Ferro Rodrigues lamenta "inesperada e triste" notícia

O presidente da Assembleia da República, Eduardo Ferro Rodrigues, lamentou a "inesperada e triste" notícia do falecimento do general José Loureiro dos Santos, lembrando-o como um chefe militar "muito admirado pelos portugueses".

Foi sempre uma voz muito presente no espaço público, que contribuiu bastante para a difusão de uma cultura de segurança e defesa em Portugal. Espero que o seu legado continue sempre bem vivo no Exército e na sua terra natal de Sabrosa, onde existe um arquivo aberto ao público com o seu nome", escreveu o presidente do parlamento, numa nota enviada à agência Lusa.

Ferro Rodrigues recordou o ex-ministro da Defesa Nacional e Chefe do Estado-Maior do Exército como um homem "muito respeitado pelos seus pares e muito admirado pelos portugueses, endereçando à família, aos amigos e ao Exército Português as suas condolências, em nome da Assembleia da República.

Morreu "um grande chefe militar e um exemplo ético para todos"

O ministro da Defesa lamentou hoje a morte do general Loureiro dos Santos, considerando-o "um grande chefe militar e um exemplo ético para todos".

Na sua conta na rede social Twitter, João Gomes Cravinho escreveu que o general Loureiro dos Santos foi uma "figura de referência ímpar no pensamento militar em Portugal" e que "foi fundamental para a transição das Forças Armadas no regime democrático".

Recebi com pesar a notícia do falecimento do General Loureiro dos Santos", acrescenta o ministro da Defesa.

Em comunicado, o Ministério da Defesa lamenta, igualmente, a morte do general Loureiro dos Santos, considerando-o "uma referência incontornável" para as Forças Armadas e para a sociedade portuguesa, que transcende o Exército.

É um nome que, pelo seu reconhecimento, perdura nas nossas memórias", lê-se no comunicado do Ministério, que acrescenta que o general Loureiro dos Santos "era um líder com um grande sentido de dever, de lealdade, e de disciplina, uma referência intelectual inspiradora de uma dimensão que vai além do Exército".

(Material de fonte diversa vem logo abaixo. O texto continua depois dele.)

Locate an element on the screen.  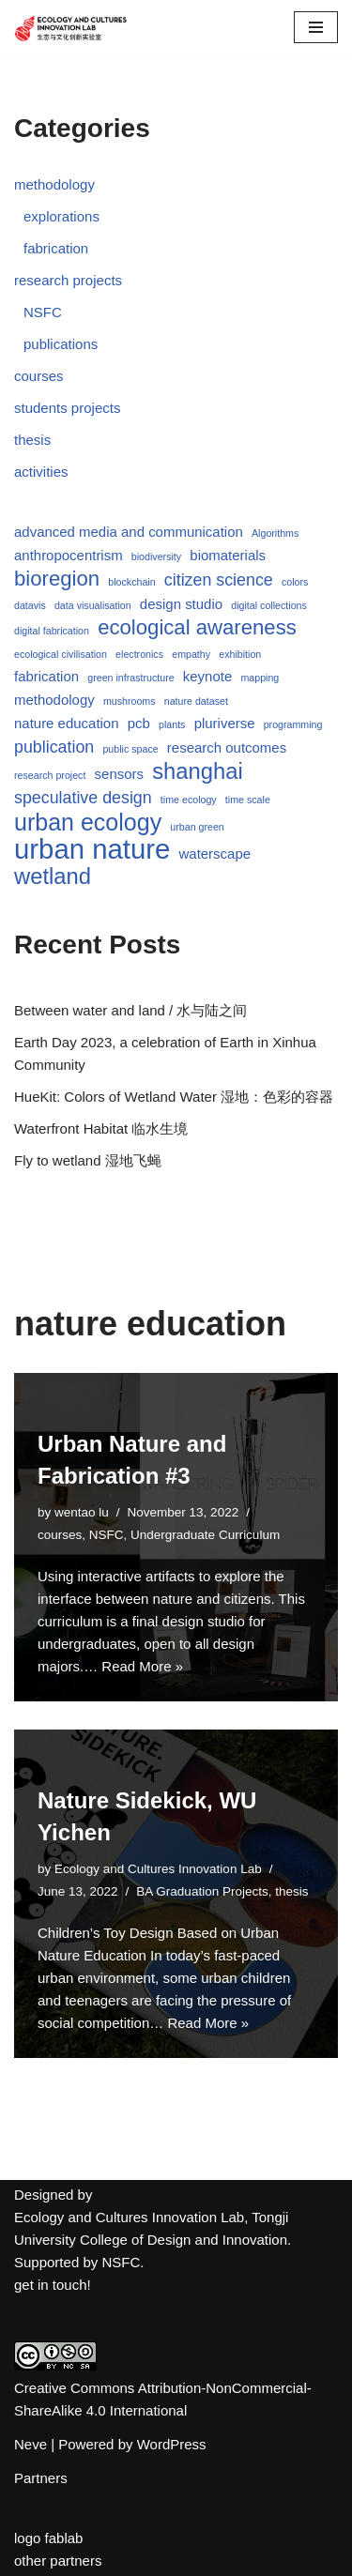 shanghai [shanghai (6 items)] is located at coordinates (197, 771).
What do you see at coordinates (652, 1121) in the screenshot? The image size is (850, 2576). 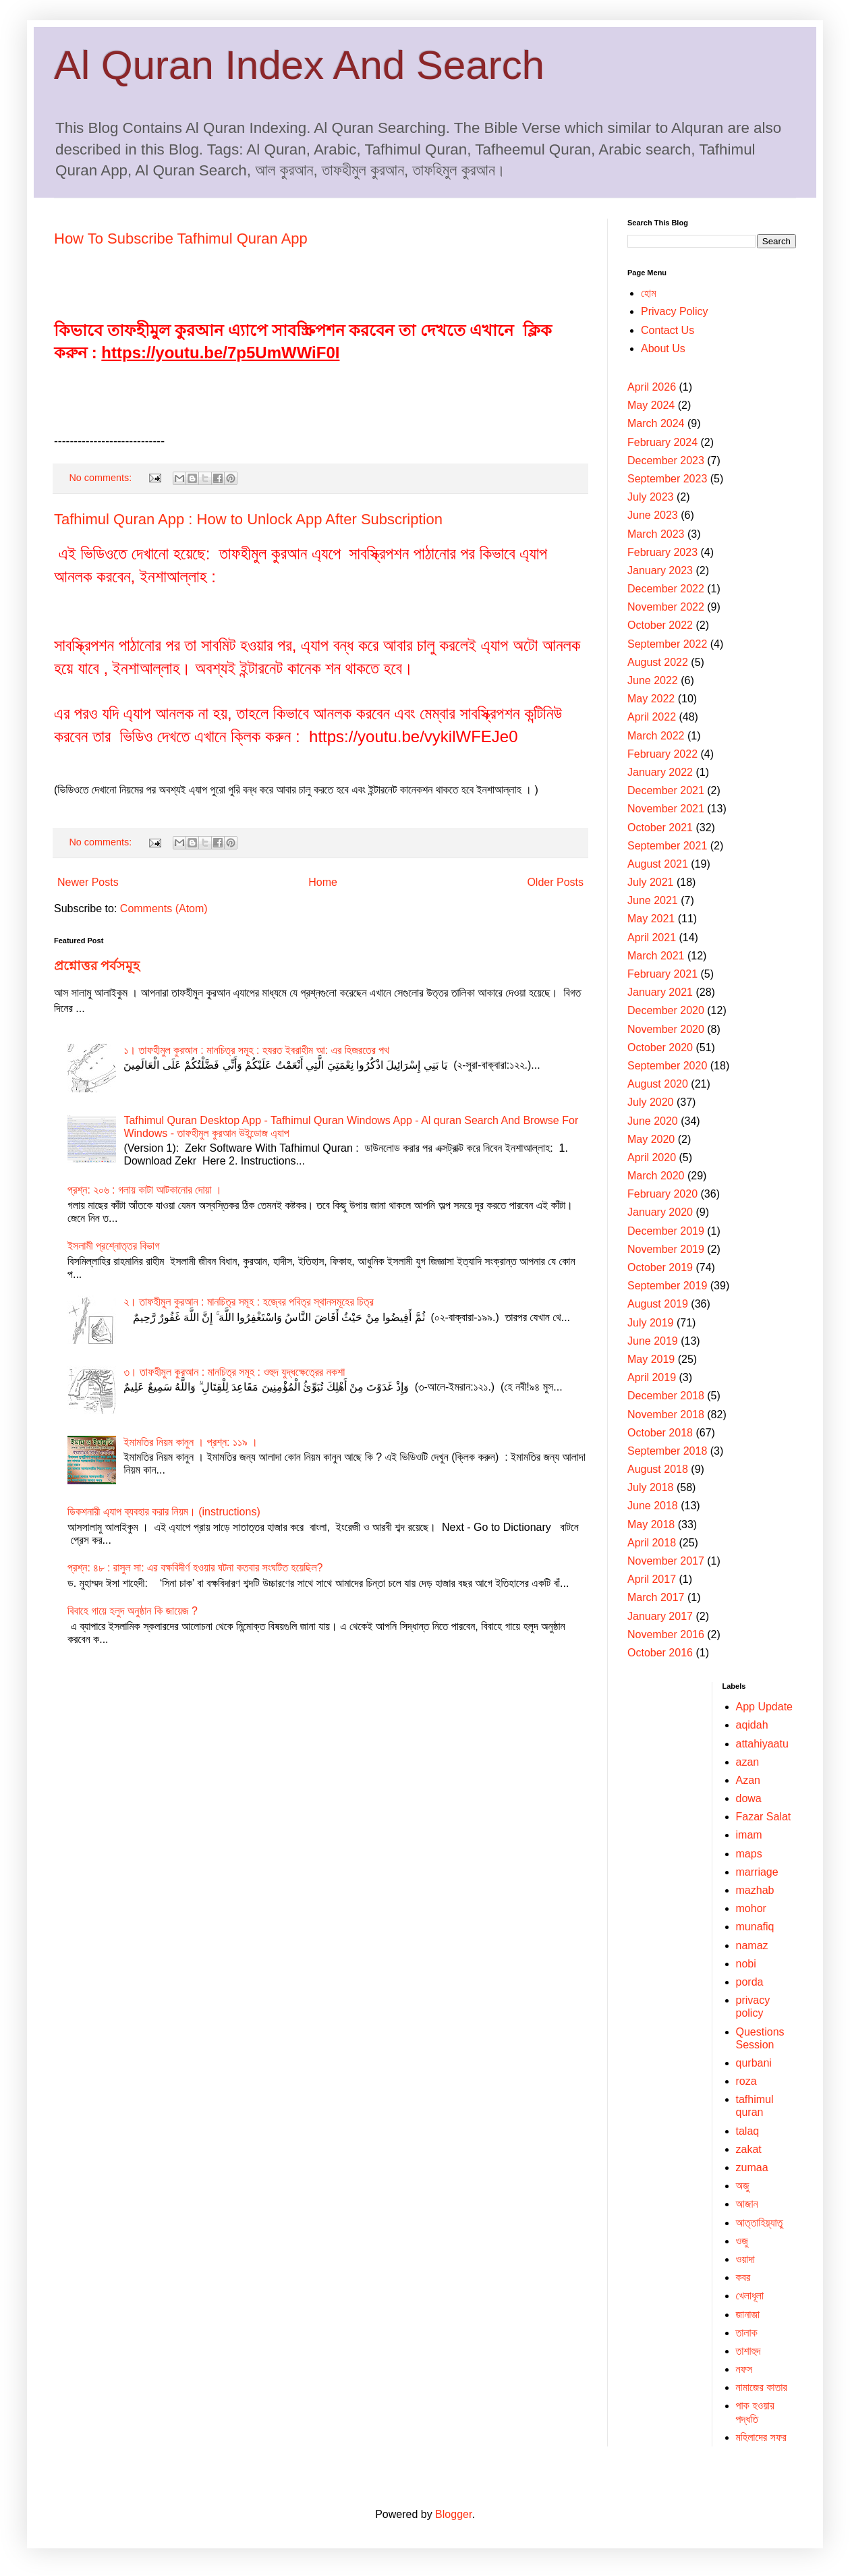 I see `June 2020` at bounding box center [652, 1121].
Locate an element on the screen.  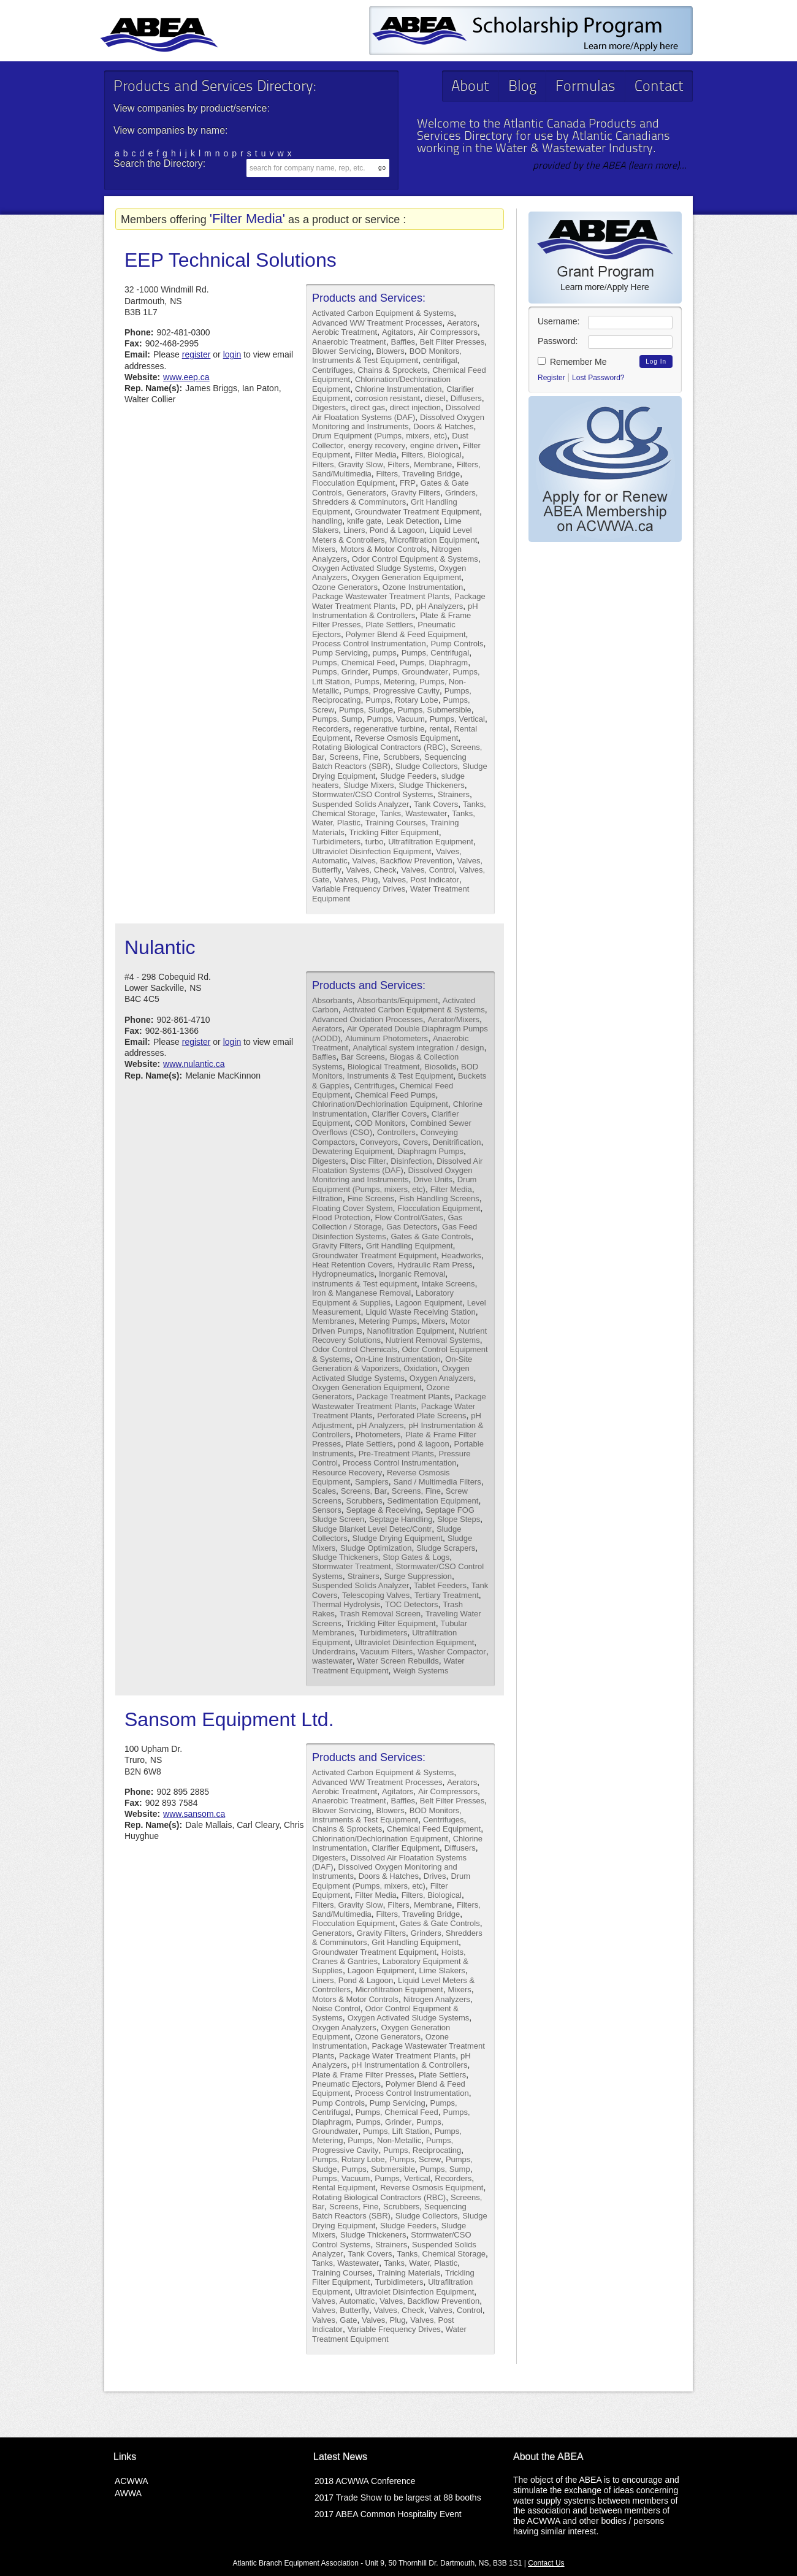 Chains & Sprockets is located at coordinates (392, 370).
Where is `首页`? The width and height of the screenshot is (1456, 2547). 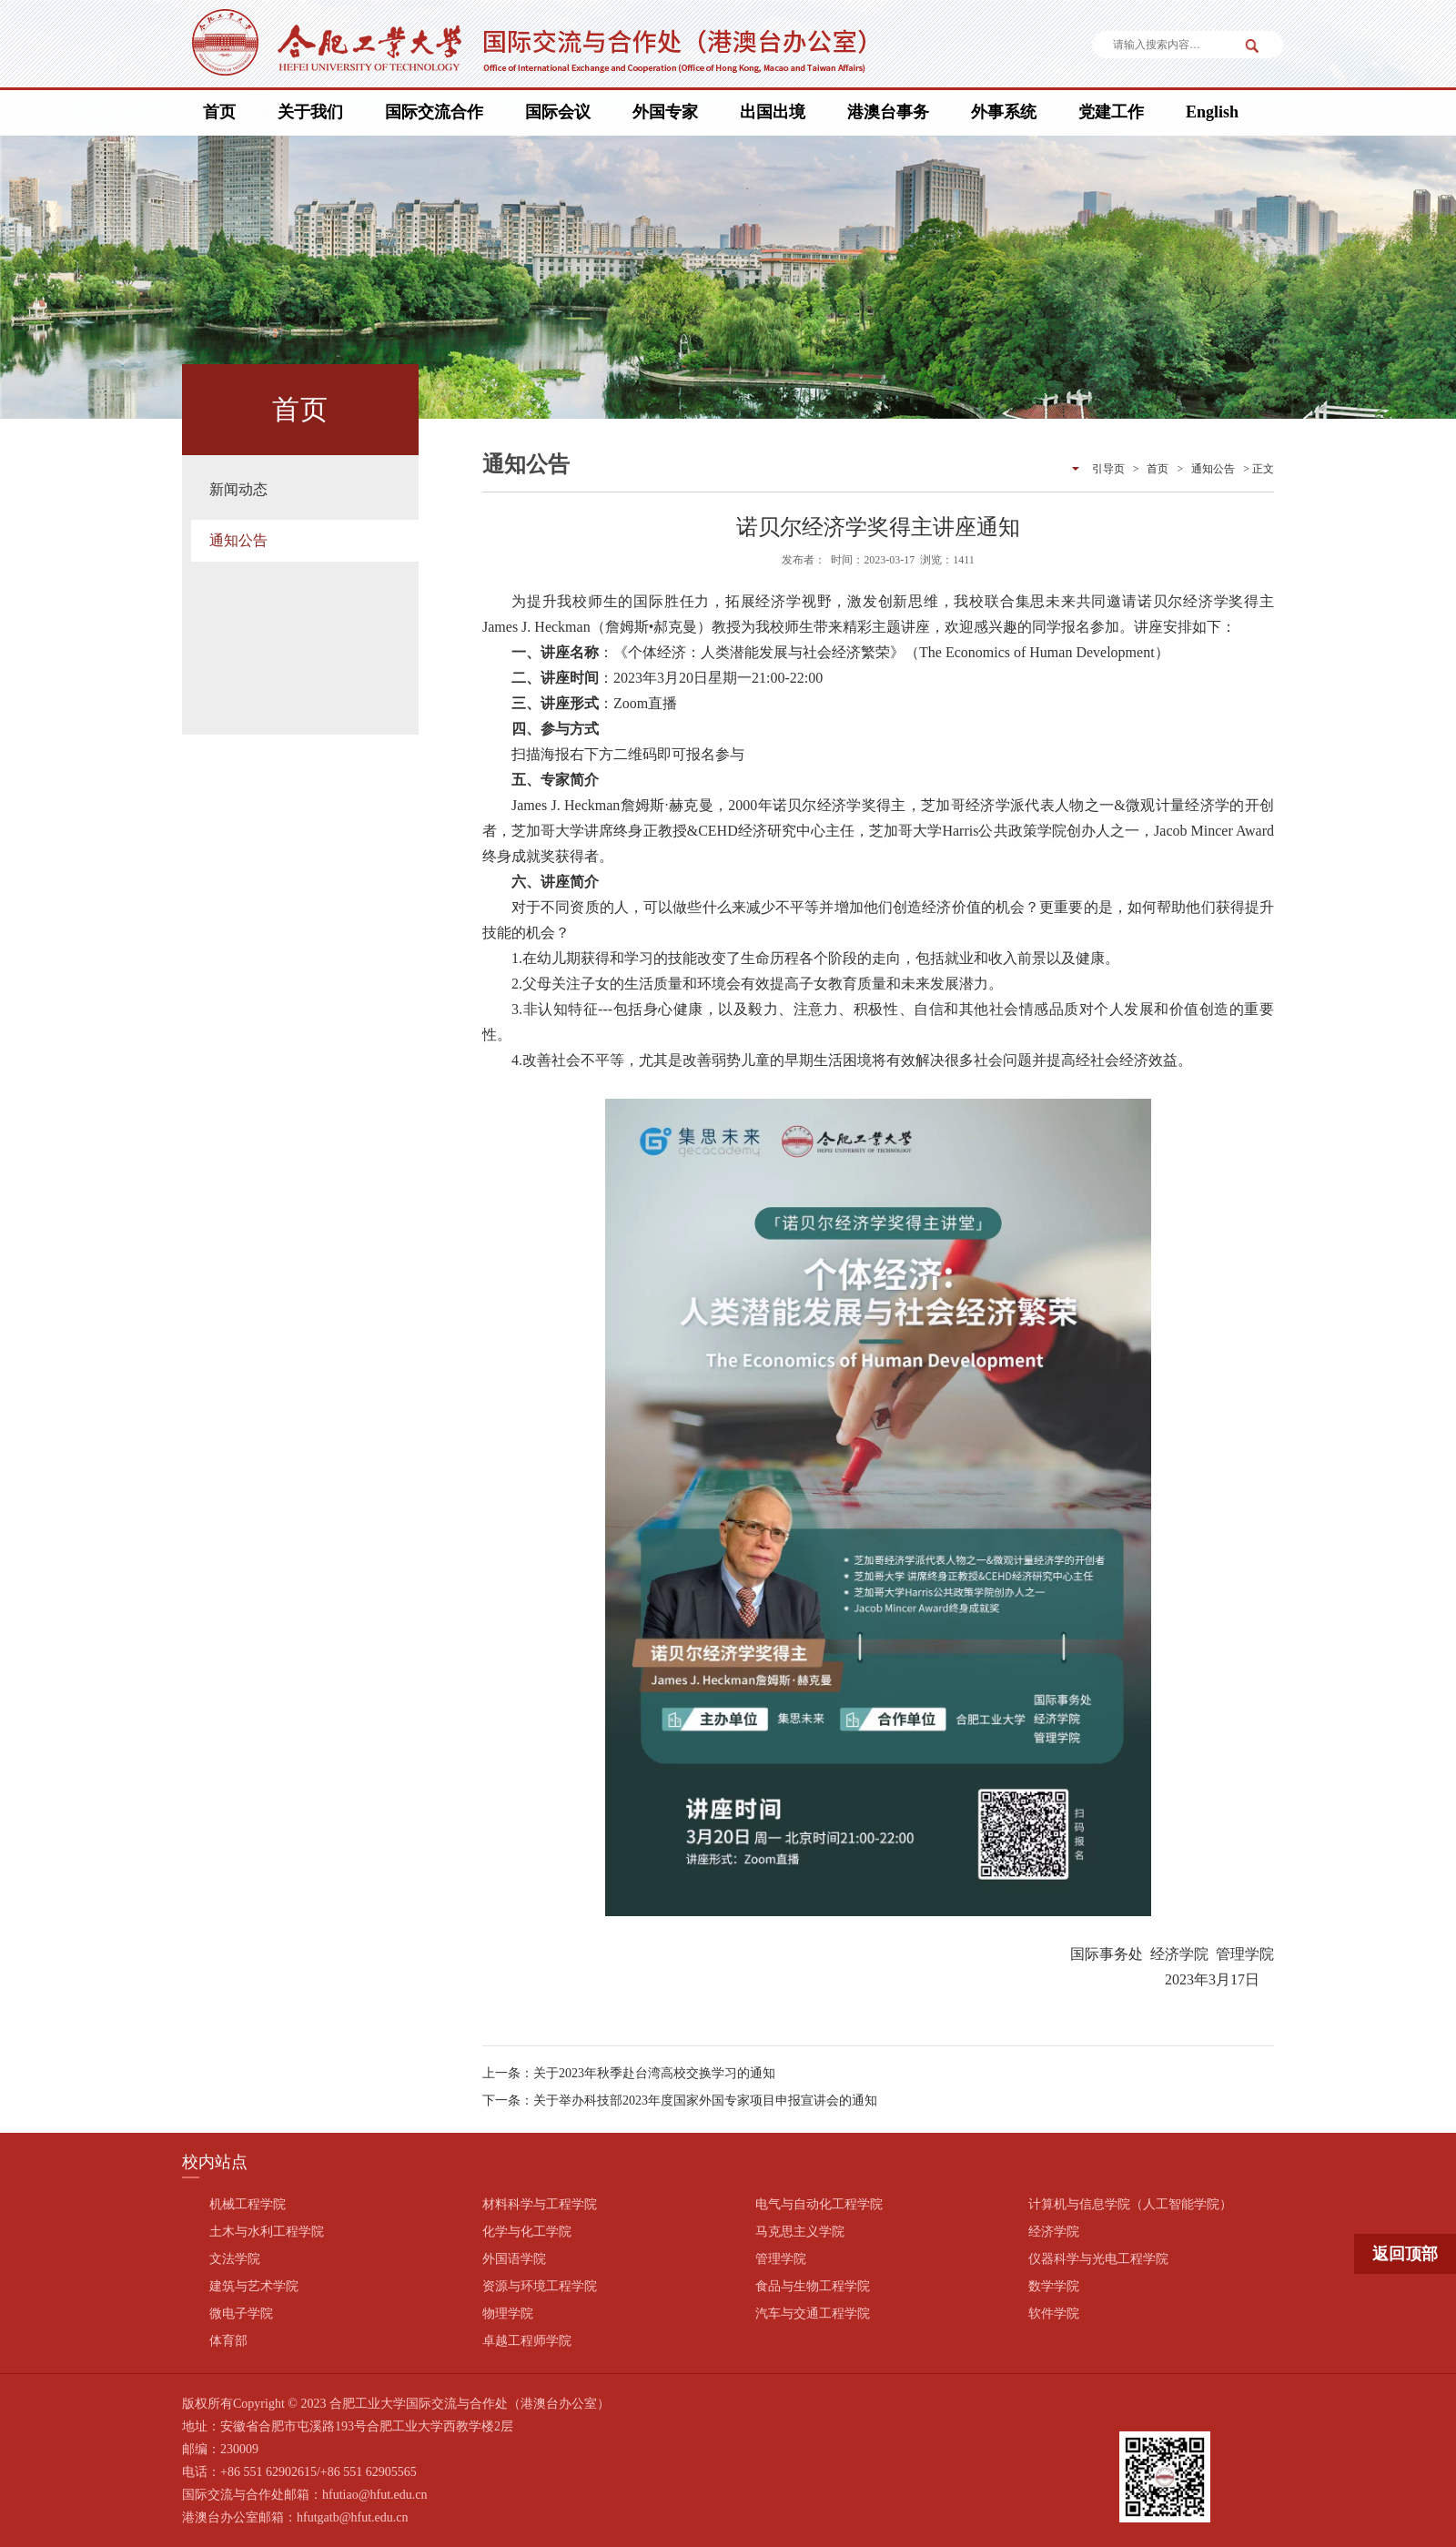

Eanes perdeu um "irmão por opção"

O ex-Presidente da República António Ramalho Eanes lembrou, emocionado, o general Loureiro dos Santos, seu "irmão por opção", sublinhando a sua personalidade "de excelência", como militar e académico, e como "exemplo ético".

Ramalho Eanes recordou e elogiou o percurso do antigo ministro da Defesa e ex-Chefe do Estado-Maior do Exército (CEME), "o seu propósito de excelência", como "aluno, professor, como militar, nas suas missões e nas funções que resolveu exercer", e o seu "exemplo ético".

O "exemplo ético", disse, manifestou-o Loureiro dos Santos ao deixar o cargo de CEME, por causa da chamada "lei dos coronéis", que impunha a reforma antecipada de dezenas de oficiais.

"Entendeu que, para continuar, tinha que trair a confiança dos seus homens. Por isso, entendeu não continuar", afirmou o ex-presidente, em declarações à Lusa e à RTP, na sua residência, em Lisboa.

Ramalho Eanes citou palavras de Loureiro dos Santos, numa biografia da autoria da jornalista Luísa Meireles, em que o considerou "irmão por opção".

Para mim, ele é também é assim uma espécie de irmão por opção".